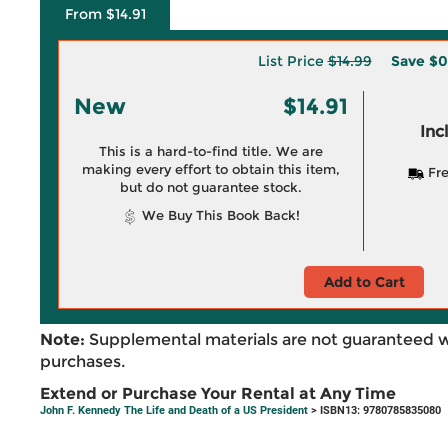
From $14.91
List Price
$14.99
Save
$0
New
$14.91
Inc
This is a hard-to-find title. We are
making every effort to obtain this item,
Fre
but do not guarantee stock.
We Buy This Book Back!
Add to Cart
Note:
Supplemental materials are not guaranteed w
purchases.
Extend or Purchase Your Rental at Any Time
John F. Kennedy The Life and Death of a US President
> ISBN13: 9780785835080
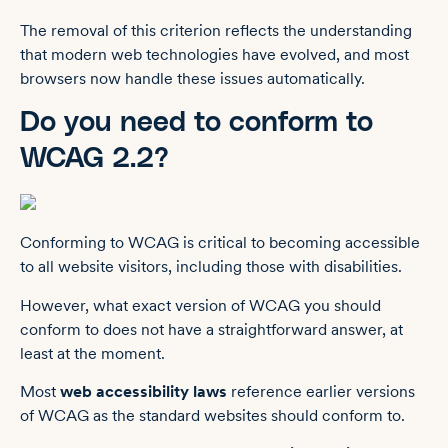
The removal of this criterion reflects the understanding
that modern web technologies have evolved, and most
browsers now handle these issues automatically.
Do you need to conform to
WCAG 2.2?
Conforming to WCAG is critical to becoming accessible
to all website visitors, including those with disabilities.
However, what exact version of WCAG you should
conform to does not have a straightforward answer, at
least at the moment.
Most
web accessibility laws
reference earlier versions
of WCAG as the standard websites should conform to.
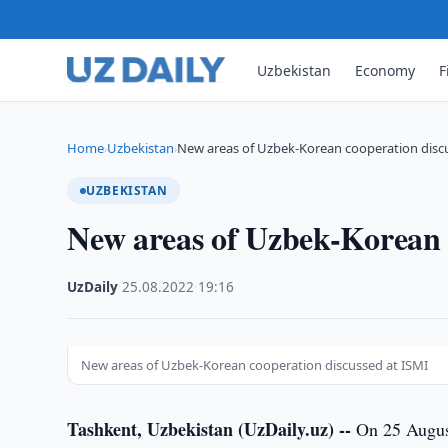
Uzbekistan
Economy
F
Home
Uzbekistan
New areas of Uzbek-Korean cooperation disc
›
›
UZBEKISTAN
New areas of Uzbek-Korean 
UzDaily
·
25.08.2022
·
19:16
New areas of Uzbek-Korean cooperation discussed at ISMI
Tashkent, Uzbekistan (UzDaily.uz) --
On 25 August,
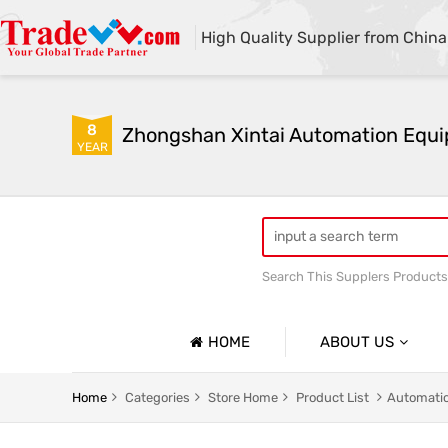
High Quality Supplier from China
8
YEAR
Search This Supplers Products
Automatic sandblasting m
HOME
ABOUT US
Company Profile
Automatic Sandblasting Machine Series
Shot Blast
Home
Categories
Store Home
Product List
Automatic
Basic Information
Glass Plate Sandblasting Machine Series
Mobile Ope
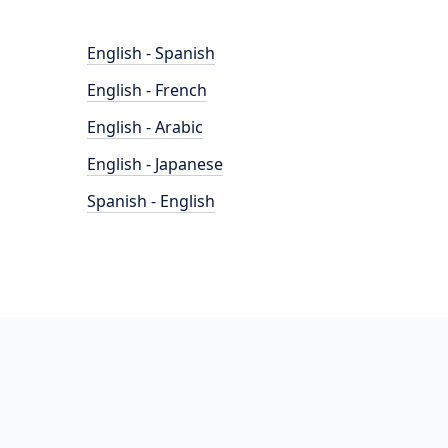
English - Spanish
English - French
English - Arabic
English - Japanese
Spanish - English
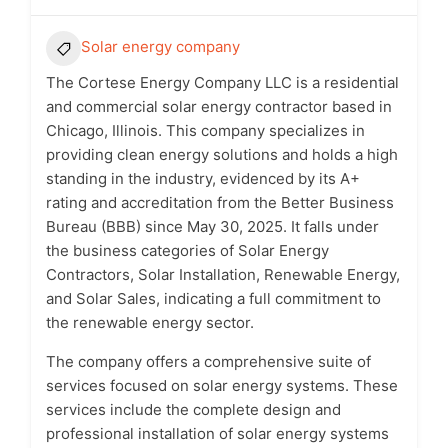
Solar energy company
The Cortese Energy Company LLC is a residential
and commercial solar energy contractor based in
Chicago, Illinois. This company specializes in
providing clean energy solutions and holds a high
standing in the industry, evidenced by its A+
rating and accreditation from the Better Business
Bureau (BBB) since May 30, 2025. It falls under
the business categories of Solar Energy
Contractors, Solar Installation, Renewable Energy,
and Solar Sales, indicating a full commitment to
the renewable energy sector.
The company offers a comprehensive suite of
services focused on solar energy systems. These
services include the complete design and
professional installation of solar energy systems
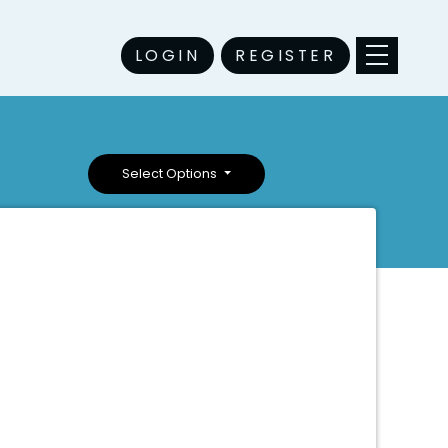
LOGIN
REGISTER
Select Options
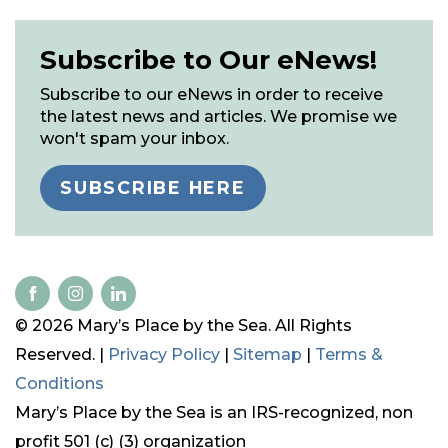
Subscribe to Our eNews!
Subscribe to our eNews in order to receive
the latest news and articles. We promise we
won't spam your inbox.
SUBSCRIBE HERE
© 2026 Mary’s Place by the Sea. All Rights
Reserved. |
Privacy Policy
|
Sitemap
|
Terms &
Conditions
Mary’s Place by the Sea is an IRS-recognized, non
profit 501 (c) (3) organization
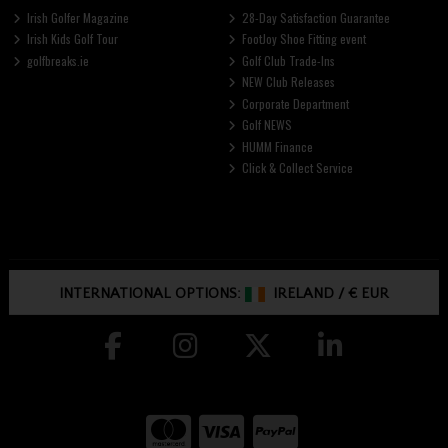
Irish Golfer Magazine
28-Day Satisfaction Guarantee
Irish Kids Golf Tour
FootJoy Shoe Fitting event
golfbreaks.ie
Golf Club Trade-Ins
NEW Club Releases
Corporate Department
Golf NEWS
HUMM Finance
Click & Collect Service
INTERNATIONAL OPTIONS:
IRELAND
/
€ EUR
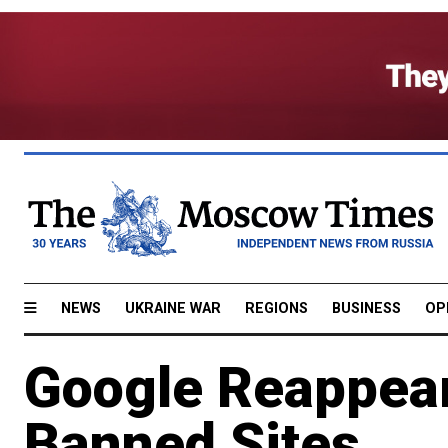
NEWS
UKRAINE WAR
REGIONS
BUSINESS
OP
Google Reappears
Banned Sites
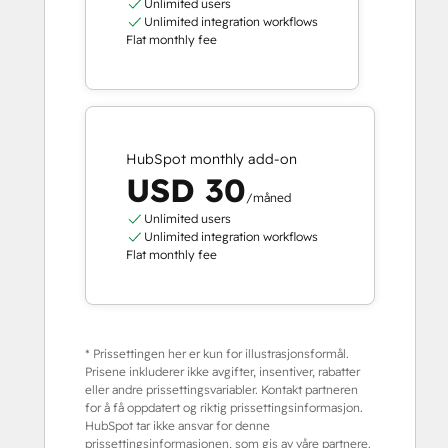
Unlimited users
Unlimited integration workflows
Flat monthly fee
HubSpot monthly add-on
USD 30
/måned
Unlimited users
Unlimited integration workflows
Flat monthly fee
* Prissettingen her er kun for illustrasjonsformål.
Prisene inkluderer ikke avgifter, insentiver, rabatter
eller andre prissettingsvariabler. Kontakt partneren
for å få oppdatert og riktig prissettingsinformasjon.
HubSpot tar ikke ansvar for denne
prissettingsinformasjonen, som gis av våre partnere.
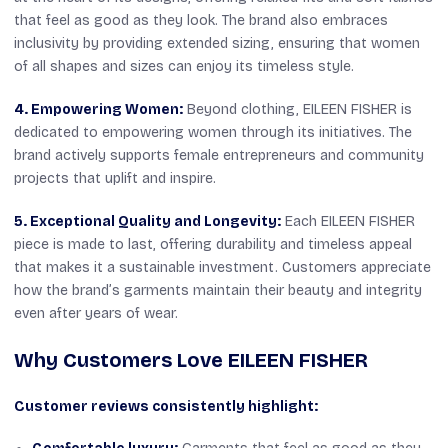
that feel as good as they look. The brand also embraces
inclusivity by providing extended sizing, ensuring that women
of all shapes and sizes can enjoy its timeless style.
4. Empowering Women:
Beyond clothing, EILEEN FISHER is
dedicated to empowering women through its initiatives. The
brand actively supports female entrepreneurs and community
projects that uplift and inspire.
5. Exceptional Quality and Longevity:
Each EILEEN FISHER
piece is made to last, offering durability and timeless appeal
that makes it a sustainable investment. Customers appreciate
how the brand’s garments maintain their beauty and integrity
even after years of wear.
Why Customers Love EILEEN FISHER
Customer reviews consistently highlight:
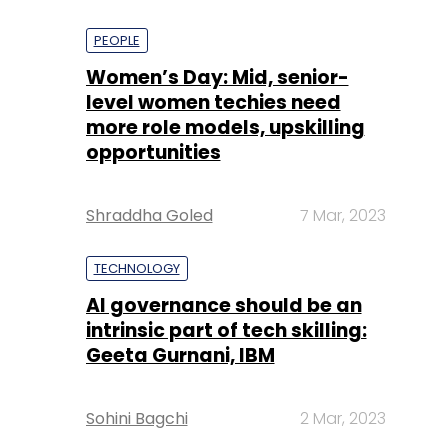
PEOPLE
Women’s Day: Mid, senior-
level women techies need
more role models, upskilling
opportunities
Shraddha Goled
7 Mar, 2023
TECHNOLOGY
AI governance should be an
intrinsic part of tech skilling:
Geeta Gurnani, IBM
Sohini Bagchi
2 Mar, 2023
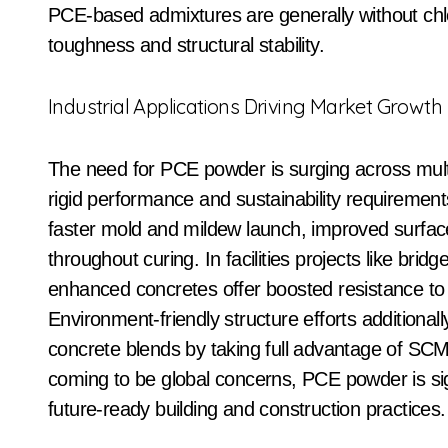
PCE-based admixtures are generally without chlo
toughness and structural stability.
Industrial Applications Driving Market Growth
The need for PCE powder is surging across multip
rigid performance and sustainability requiremen
faster mold and mildew launch, improved surfac
throughout curing. In facilities projects like br
enhanced concretes offer boosted resistance to
Environment-friendly structure efforts additional
concrete blends by taking full advantage of SCM
coming to be global concerns, PCE powder is sig
future-ready building and construction practices.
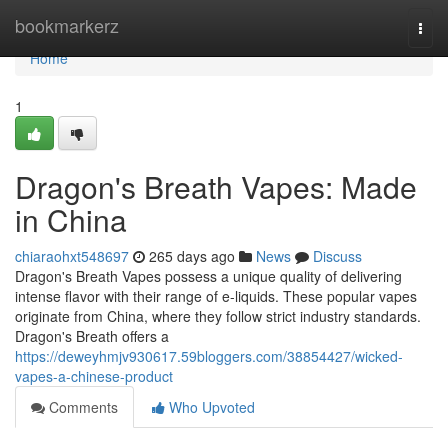
Home
bookmarkerz
Togg
navi
Home
1
Dragon's Breath Vapes: Made
in China
chiaraohxt548697
265 days ago
News
Discuss
Dragon's Breath Vapes possess a unique quality of delivering
intense flavor with their range of e-liquids. These popular vapes
originate from China, where they follow strict industry standards.
Dragon's Breath offers a
https://deweyhmjv930617.59bloggers.com/38854427/wicked-
vapes-a-chinese-product
Comments
Who Upvoted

▸ **WHAT TO WORK ON**
What you should produce is an exact copy of the records, with the pictures left out.

▸ **TASK ANSWER**
From $14.91
List Price
$14.99
Save
$0
New
$14.91
Inc
This is a hard-to-find title. We are
making every effort to obtain this item,
Fre
but do not guarantee stock.
We Buy This Book Back!
Add to Cart
Note:
Supplemental materials are not guaranteed w
purchases.
Extend or Purchase Your Rental at Any Time
John F. Kennedy The Life and Death of a US President
> ISBN13: 9780785835080
The removal of this criterion reflects the understanding
that modern web technologies have evolved, and most
browsers now handle these issues automatically.
Do you need to conform to
WCAG 2.2?
Conforming to WCAG is critical to becoming accessible
to all website visitors, including those with disabilities.
However, what exact version of WCAG you should
conform to does not have a straightforward answer, at
least at the moment.
Most
web accessibility laws
reference earlier versions
of WCAG as the standard websites should conform to.
Uzbekistan
Economy
F
Home
Uzbekistan
New areas of Uzbek-Korean cooperation disc
›
›
UZBEKISTAN
New areas of Uzbek-Korean 
UzDaily
·
25.08.2022
·
19:16
New areas of Uzbek-Korean cooperation discussed at ISMI
Tashkent, Uzbekistan (UzDaily.uz) --
On 25 August,
High Quality Supplier from China
8
YEAR
Search This Supplers Products
Automatic sandblasting m
HOME
ABOUT US
Company Profile
Automatic Sandblasting Machine Series
Shot Blast
Home
Categories
Store Home
Product List
Automatic
Basic Information
Glass Plate Sandblasting Machine Series
Mobile Ope
English - Spanish
English - French
English - Arabic
English - Japanese
Spanish - English
Solar energy company
The Cortese Energy Company LLC is a residential
and commercial solar energy contractor based in
Chicago, Illinois. This company specializes in
providing clean energy solutions and holds a high
standing in the industry, evidenced by its A+
rating and accreditation from the Better Business
Bureau (BBB) since May 30, 2025. It falls under
the business categories of Solar Energy
Contractors, Solar Installation, Renewable Energy,
and Solar Sales, indicating a full commitment to
the renewable energy sector.
The company offers a comprehensive suite of
services focused on solar energy systems. These
services include the complete design and
professional installation of solar energy systems
LOGIN
REGISTER
Select Options
Subscribe to Our eNews!
Subscribe to our eNews in order to receive
the latest news and articles. We promise we
won't spam your inbox.
SUBSCRIBE HERE
© 2026 Mary’s Place by the Sea. All Rights
Reserved. |
Privacy Policy
|
Sitemap
|
Terms &
Conditions
Mary’s Place by the Sea is an IRS-recognized, non
profit 501 (c) (3) organization
Irish Golfer Magazine
28-Day Satisfaction Guarantee
Irish Kids Golf Tour
FootJoy Shoe Fitting event
golfbreaks.ie
Golf Club Trade-Ins
NEW Club Releases
Corporate Department
Golf NEWS
HUMM Finance
Click & Collect Service
INTERNATIONAL OPTIONS:
IRELAND
/
€ EUR
NEWS
UKRAINE WAR
REGIONS
BUSINESS
OP
Google Reappears
Banned Sites
Unlimited users
Unlimited integration workflows
Flat monthly fee
HubSpot monthly add-on
USD 30
/måned
Unlimited users
Unlimited integration workflows
Flat monthly fee
* Prissettingen her er kun for illustrasjonsformål.
Prisene inkluderer ikke avgifter, insentiver, rabatter
eller andre prissettingsvariabler. Kontakt partneren
for å få oppdatert og riktig prissettingsinformasjon.
HubSpot tar ikke ansvar for denne
prissettingsinformasjonen, som gis av våre partnere.
that feel as good as they look. The brand also embraces
inclusivity by providing extended sizing, ensuring that women
of all shapes and sizes can enjoy its timeless style.
4. Empowering Women:
Beyond clothing, EILEEN FISHER is
dedicated to empowering women through its initiatives. The
brand actively supports female entrepreneurs and community
projects that uplift and inspire.
5. Exceptional Quality and Longevity:
Each EILEEN FISHER
piece is made to last, offering durability and timeless appeal
that makes it a sustainable investment. Customers appreciate
how the brand’s garments maintain their beauty and integrity
even after years of wear.
Why Customers Love EILEEN FISHER
Customer reviews consistently highlight:
PEOPLE
Women’s Day: Mid, senior-
level women techies need
more role models, upskilling
opportunities
Shraddha Goled
7 Mar, 2023
TECHNOLOGY
AI governance should be an
intrinsic part of tech skilling:
Geeta Gurnani, IBM
Sohini Bagchi
2 Mar, 2023
PCE-based admixtures are generally without chlo
toughness and structural stability.
Industrial Applications Driving Market Growth
The need for PCE powder is surging across multip
rigid performance and sustainability requiremen
faster mold and mildew launch, improved surfac
throughout curing. In facilities projects like br
enhanced concretes offer boosted resistance to
Environment-friendly structure efforts additional
concrete blends by taking full advantage of SCM
coming to be global concerns, PCE powder is sig
future-ready building and construction practices.
Home
bookmarkerz
Togg
navi
Home
1
Dragon's Breath Vapes: Made
in China
chiaraohxt548697
265 days ago
News
Discuss
Dragon's Breath Vapes possess a unique quality of delivering
intense flavor with their range of e-liquids. These popular vapes
originate from China, where they follow strict industry standards.
Dragon's Breath offers a
https://deweyhmjv930617.59bloggers.com/38854427/wicked-
vapes-a-chinese-product
Comments
Who Upvoted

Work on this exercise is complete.